• _WORK TO BE COMPLETED_
How many lines of the data hold the word "chambre"? State the number and nothing else.

• _SOURCE RECORDS_

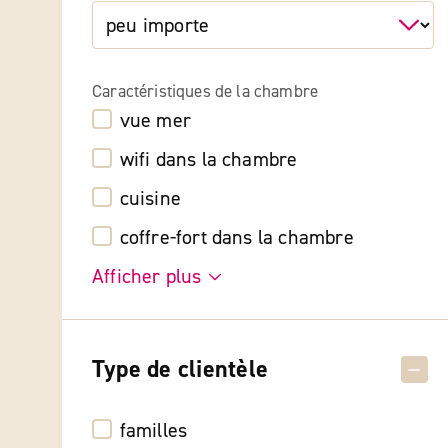
Caractéristiques de la chambre
vue mer
wifi dans la chambre
cuisine
coffre-fort dans la chambre
Afficher plus
Type de clientèle
familles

• _OUTPUT OF THE EXERCISE_
3